Day 33 - Sunday, November 26 - The Torah that journeyed from the depths to the Heavens
An inside look at the Torah scroll that accompanied Ilan Ramon on the ill-fated Space Shuttle flight.
I read an article in JTA that described a trip that another Torah scroll took into space.
Torah honoring Ramon returns from space journey
By Racelle R. Weiman
December 6, 2006
http://www.jta.org/page_view_story.asp?intarticleid=17360&intcategoryid=5
CINCINNATI, Dec. 7 (JTA) — Rona Ramon, the widow of Ilan Ramon, the first Israeli astronaut, and Steve MacLean, a Canadian astronaut, helped mark the homecoming of a small Torah scroll from space.
As a tribute to Ilan Ramon, MacLean brought a Torah aboard the Atlantis space shuttle.
It was returned Tuesday to Professor Henry Fenichel at a ceremony at The Center for Holocaust and Humanity Education in Cincinnati. Fenichel is a physics professor in Cincinnati and a child survivor of the Holocaust.
“Ilan Ramon was my best friend,” MacLean said at the ceremony.

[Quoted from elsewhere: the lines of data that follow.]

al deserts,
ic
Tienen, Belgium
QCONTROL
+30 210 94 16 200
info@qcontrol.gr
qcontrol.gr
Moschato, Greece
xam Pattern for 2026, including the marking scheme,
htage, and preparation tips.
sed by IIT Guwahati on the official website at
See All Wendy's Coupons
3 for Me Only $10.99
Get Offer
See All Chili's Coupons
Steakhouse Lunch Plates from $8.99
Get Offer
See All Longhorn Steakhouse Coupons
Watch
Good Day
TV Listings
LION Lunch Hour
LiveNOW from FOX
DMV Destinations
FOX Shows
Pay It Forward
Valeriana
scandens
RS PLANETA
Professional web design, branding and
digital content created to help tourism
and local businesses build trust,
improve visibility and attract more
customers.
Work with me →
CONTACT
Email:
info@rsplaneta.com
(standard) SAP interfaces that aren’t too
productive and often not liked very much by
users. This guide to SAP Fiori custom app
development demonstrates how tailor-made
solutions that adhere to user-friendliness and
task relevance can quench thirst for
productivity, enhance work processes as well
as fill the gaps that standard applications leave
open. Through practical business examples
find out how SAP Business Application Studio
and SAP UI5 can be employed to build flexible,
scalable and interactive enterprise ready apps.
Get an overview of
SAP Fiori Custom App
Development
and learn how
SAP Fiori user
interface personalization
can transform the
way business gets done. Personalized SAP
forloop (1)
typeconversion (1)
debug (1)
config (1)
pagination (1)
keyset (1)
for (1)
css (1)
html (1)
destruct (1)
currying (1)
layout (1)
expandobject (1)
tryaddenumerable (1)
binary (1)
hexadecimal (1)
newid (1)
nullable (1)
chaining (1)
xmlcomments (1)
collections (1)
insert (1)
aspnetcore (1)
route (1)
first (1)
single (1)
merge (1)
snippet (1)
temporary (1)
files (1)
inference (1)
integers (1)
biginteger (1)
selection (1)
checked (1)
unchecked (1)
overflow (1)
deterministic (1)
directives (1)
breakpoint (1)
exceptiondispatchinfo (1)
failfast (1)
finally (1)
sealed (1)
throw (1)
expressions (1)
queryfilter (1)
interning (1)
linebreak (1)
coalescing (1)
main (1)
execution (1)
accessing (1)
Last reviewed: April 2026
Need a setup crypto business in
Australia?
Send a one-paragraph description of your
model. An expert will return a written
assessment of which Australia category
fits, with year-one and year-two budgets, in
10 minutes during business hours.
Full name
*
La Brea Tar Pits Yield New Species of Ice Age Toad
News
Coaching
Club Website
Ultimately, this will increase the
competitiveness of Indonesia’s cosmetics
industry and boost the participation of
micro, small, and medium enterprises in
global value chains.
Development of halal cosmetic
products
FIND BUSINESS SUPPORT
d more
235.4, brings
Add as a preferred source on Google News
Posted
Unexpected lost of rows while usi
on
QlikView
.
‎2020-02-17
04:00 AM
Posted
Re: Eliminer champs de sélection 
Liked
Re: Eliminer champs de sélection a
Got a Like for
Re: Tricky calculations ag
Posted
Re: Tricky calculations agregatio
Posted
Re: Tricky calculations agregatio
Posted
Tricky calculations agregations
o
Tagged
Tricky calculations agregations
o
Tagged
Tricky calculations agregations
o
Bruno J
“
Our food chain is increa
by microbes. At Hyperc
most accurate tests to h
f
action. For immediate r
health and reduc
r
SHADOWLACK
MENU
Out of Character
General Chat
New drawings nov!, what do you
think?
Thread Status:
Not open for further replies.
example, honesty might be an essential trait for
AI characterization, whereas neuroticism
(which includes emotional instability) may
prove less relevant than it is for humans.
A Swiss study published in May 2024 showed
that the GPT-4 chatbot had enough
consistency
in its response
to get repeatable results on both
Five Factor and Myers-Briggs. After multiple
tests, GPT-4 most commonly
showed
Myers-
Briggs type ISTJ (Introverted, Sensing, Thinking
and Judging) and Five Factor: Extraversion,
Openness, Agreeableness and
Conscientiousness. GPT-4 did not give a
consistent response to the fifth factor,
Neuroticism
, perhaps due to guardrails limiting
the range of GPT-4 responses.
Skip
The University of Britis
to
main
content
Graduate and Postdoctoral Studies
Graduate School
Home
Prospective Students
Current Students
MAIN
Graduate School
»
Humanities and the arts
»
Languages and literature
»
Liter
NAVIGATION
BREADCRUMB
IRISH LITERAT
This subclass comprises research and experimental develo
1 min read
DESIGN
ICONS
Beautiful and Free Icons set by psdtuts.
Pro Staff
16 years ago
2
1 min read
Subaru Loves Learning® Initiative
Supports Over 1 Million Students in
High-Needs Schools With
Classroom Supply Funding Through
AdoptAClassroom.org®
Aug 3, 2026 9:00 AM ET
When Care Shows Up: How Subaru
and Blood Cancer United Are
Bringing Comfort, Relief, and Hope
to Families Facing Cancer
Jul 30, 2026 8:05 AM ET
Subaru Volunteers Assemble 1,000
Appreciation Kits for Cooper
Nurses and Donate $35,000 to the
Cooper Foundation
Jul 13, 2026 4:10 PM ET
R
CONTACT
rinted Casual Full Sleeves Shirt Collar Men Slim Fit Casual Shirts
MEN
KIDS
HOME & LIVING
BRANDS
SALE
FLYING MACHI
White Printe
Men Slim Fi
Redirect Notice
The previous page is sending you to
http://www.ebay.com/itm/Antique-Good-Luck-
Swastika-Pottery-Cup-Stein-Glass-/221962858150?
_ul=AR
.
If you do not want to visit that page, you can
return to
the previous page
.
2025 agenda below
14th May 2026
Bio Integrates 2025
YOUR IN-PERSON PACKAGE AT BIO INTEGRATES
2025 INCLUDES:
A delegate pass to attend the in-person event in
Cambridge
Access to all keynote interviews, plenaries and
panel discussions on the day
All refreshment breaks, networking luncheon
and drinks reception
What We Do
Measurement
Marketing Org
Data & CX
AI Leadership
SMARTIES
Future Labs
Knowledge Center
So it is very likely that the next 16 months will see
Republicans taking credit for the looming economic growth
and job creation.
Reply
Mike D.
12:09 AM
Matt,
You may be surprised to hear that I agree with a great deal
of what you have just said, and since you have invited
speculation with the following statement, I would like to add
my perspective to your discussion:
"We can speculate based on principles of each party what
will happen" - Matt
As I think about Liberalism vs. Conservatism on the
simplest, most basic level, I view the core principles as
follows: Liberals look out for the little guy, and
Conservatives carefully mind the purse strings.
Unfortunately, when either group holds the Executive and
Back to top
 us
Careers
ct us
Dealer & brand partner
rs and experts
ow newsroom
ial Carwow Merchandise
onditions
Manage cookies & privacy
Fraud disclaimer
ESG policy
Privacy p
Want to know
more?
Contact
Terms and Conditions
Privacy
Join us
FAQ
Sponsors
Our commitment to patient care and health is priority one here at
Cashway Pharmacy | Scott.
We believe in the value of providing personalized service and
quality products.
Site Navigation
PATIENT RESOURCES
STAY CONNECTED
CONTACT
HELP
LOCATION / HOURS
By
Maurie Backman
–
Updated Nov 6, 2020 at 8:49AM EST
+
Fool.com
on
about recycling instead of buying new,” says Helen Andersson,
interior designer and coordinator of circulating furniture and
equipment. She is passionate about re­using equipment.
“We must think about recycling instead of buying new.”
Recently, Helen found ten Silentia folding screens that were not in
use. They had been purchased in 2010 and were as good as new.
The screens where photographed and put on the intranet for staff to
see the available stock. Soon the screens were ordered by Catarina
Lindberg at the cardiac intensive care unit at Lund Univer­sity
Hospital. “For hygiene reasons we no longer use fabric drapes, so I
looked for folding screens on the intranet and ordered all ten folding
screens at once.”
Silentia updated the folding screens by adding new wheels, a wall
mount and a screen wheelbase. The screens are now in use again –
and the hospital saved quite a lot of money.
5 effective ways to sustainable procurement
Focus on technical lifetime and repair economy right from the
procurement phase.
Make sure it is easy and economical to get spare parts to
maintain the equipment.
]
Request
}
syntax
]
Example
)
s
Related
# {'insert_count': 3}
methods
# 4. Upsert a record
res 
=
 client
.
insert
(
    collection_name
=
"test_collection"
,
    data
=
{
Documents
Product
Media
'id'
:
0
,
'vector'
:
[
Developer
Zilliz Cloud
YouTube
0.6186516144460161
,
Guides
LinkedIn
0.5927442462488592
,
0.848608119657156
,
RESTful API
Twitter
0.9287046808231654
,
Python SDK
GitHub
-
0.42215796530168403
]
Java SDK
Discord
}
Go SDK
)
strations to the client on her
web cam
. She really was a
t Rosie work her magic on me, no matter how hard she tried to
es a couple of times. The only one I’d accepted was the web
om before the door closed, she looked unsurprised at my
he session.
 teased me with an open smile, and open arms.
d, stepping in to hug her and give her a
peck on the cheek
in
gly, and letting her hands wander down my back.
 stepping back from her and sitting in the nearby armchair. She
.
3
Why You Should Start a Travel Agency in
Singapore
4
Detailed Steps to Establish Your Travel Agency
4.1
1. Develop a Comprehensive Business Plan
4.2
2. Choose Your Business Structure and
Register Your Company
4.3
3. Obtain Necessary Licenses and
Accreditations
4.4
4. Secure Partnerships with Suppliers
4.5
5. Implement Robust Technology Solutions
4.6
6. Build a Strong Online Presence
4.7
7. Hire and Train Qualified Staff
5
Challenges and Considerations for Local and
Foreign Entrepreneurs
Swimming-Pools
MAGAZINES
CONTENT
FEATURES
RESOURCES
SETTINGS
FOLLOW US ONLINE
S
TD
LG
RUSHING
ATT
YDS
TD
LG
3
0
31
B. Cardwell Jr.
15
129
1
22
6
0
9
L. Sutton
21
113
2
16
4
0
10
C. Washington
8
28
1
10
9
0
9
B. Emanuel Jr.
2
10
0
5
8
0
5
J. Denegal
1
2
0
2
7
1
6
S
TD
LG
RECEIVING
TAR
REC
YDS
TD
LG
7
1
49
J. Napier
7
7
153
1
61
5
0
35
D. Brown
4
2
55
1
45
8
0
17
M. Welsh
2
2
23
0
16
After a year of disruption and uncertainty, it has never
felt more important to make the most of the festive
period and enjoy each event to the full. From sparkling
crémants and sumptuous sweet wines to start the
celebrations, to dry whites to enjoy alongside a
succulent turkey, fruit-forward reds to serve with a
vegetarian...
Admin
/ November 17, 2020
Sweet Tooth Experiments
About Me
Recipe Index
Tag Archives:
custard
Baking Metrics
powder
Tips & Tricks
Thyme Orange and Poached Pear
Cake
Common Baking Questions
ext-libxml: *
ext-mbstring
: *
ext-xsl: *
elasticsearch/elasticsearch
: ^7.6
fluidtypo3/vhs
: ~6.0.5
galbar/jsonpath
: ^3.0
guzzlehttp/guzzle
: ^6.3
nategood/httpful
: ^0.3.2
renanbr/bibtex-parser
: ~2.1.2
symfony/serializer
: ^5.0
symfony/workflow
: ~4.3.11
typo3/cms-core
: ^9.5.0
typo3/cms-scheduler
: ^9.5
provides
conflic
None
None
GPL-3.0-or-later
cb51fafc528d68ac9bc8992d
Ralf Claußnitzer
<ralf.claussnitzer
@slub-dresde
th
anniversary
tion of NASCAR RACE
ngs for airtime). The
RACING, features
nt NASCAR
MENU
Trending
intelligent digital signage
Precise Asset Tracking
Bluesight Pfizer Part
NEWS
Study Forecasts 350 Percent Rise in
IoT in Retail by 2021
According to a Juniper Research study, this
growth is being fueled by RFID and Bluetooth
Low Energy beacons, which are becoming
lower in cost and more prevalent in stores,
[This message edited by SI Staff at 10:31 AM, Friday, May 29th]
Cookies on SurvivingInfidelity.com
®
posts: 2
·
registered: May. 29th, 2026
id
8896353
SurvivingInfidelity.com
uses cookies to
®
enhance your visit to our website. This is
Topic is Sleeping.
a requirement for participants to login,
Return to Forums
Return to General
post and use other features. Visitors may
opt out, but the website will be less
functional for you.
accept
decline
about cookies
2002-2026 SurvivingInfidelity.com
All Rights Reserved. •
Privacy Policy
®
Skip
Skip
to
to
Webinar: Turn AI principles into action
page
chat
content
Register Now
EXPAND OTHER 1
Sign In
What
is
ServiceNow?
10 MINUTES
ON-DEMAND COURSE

A small Torah scroll was brought aboard the 2003 flight of the Columbia space shuttle by Ramon, who was the son of an Auschwitz survivor. It belonged to Professor Joachim Joseph of the University of Tel Aviv, a Holocaust survivor who brought it out of the Bergen Belsen concentration camp, where as an inmate he secretly held a ceremony for his bar mitzvah.
Joseph, too frail to attend the Tuesday ceremony, sent a videotaped message from Israel.
The Columbia shuttle crashed, killing its crew.
To honor the memory of her husband and the crew of the Columbia, Rona Ramon appealed to a friend, MacLean, to bring another small Torah from Fenichel, a survivor of Bergen Belsen, aboard the 2006 flight of the Atlantis.
She had discovered Fenichel in April on Yom HaShoah as part of a videoconference between Cincinnati and Israeli schoolchildren.
“There was this modest man, a Dutch survivor of the Holocaust, holding a small Torah that was like a sister to the Torah that Ilan took up in space,” she recalled. “I knew that I needed to ask him for a very big favor — to allow his Torah to go up in the next shuttle, and make the return back to Earth — for Ilan’s sake, for his memory, to complete his mission.”
Fenichel expressed the hope that Joseph’s “Torah — the Columbia Torah — and by extension my Torah, — the Atlantis Torah — represents the survival of the Jewish people and the hope for the future, as well as the ability to rise from the anguish of the Holocaust, and to reach for the stars.”
The Atlantis Torah will be the centerpiece of a traveling exhibition in 2007.
(Racelle R. Weiman is founding director of the Center for Holocaust and Humanity Education on the Cincinnati campus of the Hebrew Union College-Jewish Institute of Religion.)